Judgment: For Respondents/Defendant: H.V. Kalra, Deputy Commissioner of Income-tax 1. This is an application under Section 245Qof the Income-tax Act, 1961 ("the Act"), from a resident of Abu Dhabi seeking to know whether the income derived by him by way of interest, dividends and capital gains in India will be entitled to tax concessions in his hands by virtue of the Agreement for Avoidance of Double Taxation (DTAAJ between India and the United Arab Emirates (U. A. E.). It is interesting to notice that each of the several applications, the authority has received on this issue from residents of U. A. E. has some special distinguishing features which need to be dealt with separately, though the broad questions posed before the authority are the same.

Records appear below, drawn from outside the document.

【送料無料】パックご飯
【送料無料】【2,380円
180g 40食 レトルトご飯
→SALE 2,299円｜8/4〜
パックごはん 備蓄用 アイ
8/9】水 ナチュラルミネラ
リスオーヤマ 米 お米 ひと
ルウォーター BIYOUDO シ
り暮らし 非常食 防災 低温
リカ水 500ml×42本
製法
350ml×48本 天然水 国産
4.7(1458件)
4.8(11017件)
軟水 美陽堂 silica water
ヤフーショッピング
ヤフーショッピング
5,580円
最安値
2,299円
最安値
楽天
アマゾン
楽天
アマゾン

2. The applicant, Dr. Rajnikant R. Bhatt, originally filed an application under Section 245Q. on January 19, 1996, but this application was signed not by him but by his wife. It was, therefore, defective. Thereafter, the applicant has rectified the position and filed a fresh application duly signed by him which has been received on July 5, 1996.

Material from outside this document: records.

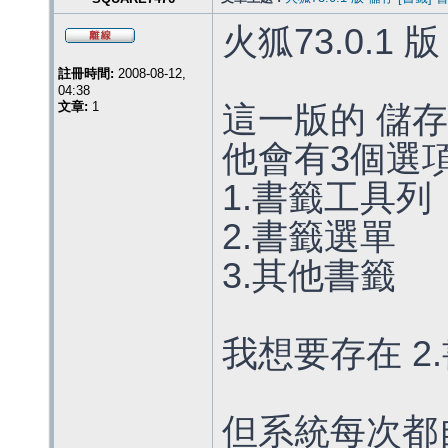
火狐73.0.1
註冊時間:
2008-08-12,
04:38
文章:
1
這一版的 儲
他會有3個選
1.書籤工具列
2.書籤選單
3.其他書籤
我想要存在 2
但系統每次都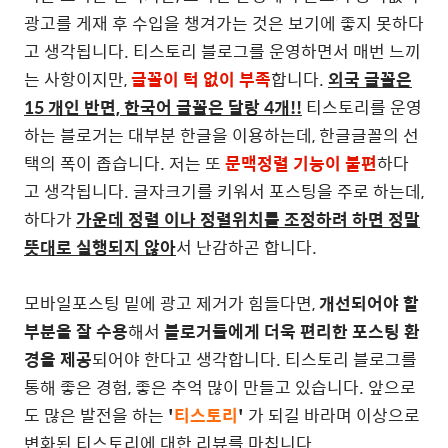
광고를 게재 후 수입을 챙겨가는 것은 보기에 좋지 못하다
고 생각됩니다. 티스토리 블로그를 운영하면서 매번 느끼
는 사항이지만,
글꼴이 턱 없이 부족
합니다.
외국 글꼴은
15 개인 반면, 한국어 글꼴은 달랑 4개!!
티스토리를 운영
하는 블로거는 대부분 한글을 이용하는데, 한글글꼴의 선
택의 폭이 좁습니다. 저는 또
문맥정렬 기능이 불편
하다
고 생각됩니다. 글자크기를 키워서 포스팅을 주로 하는데,
하다가
가운데 정렬 이나 정렬위치를 조정하려 하면 정말
뜻대로 실행되지 않아
서 난감하곤 합니다.
모바일포스팅 밑에 광고 제거가 힘들다면,
개선되어야 할
부분을 잘 수용
해서
블로거들에게 더욱 편리한 포스팅 환
경을 제공
되어야 한다고 생각합니다. 티스토리 블로그를
통해 좋은 경험, 좋은 추억 많이 만들고 있습니다. 앞으로
도 많은 발전을 하는
'
티스토리
'
가 되길 바라며 이상으로
변화된 티스토리에 대한 리뷰를 마칩니다.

3. It is stated by the applicant that he is a doctor specialising in radiology. He left India along with his family and went to the United Arab Emirates on January 2, 1977. He stayed there for about 11 years and returned to India on June 27, 1988. It is stated that his reasons for so doing were that proper educational facilities for his children were not available in the U. A. E. and the applicant was not willing to send his children to the United Kingdom for studies. However, he did not stay long in India and went back once again, this time alone, to the U. A. E. in May, 1991, and he has been staying there since then. He has been working as a radiologist in the Government hospital at Abu Dhabi drawing a monthly salary of 12,100 dirhams, equivalent to approximately Rs, 14 lakhs per annum. He has, during the past several years, invested substantial sums in shares and debentures of Indian companies, units of the Unit Trust of India (U. T. I.) and other mutual funds (M. F.), dividends and interest income wherefrom is to the tune of Rs. 5 lakhs per annum. His assets in India are of the value of Rs. 54 lakhs. At Abu Dhabi, he is residing in quarters allotted to him by his employer and does not (indeed, cannot) own any immovable property.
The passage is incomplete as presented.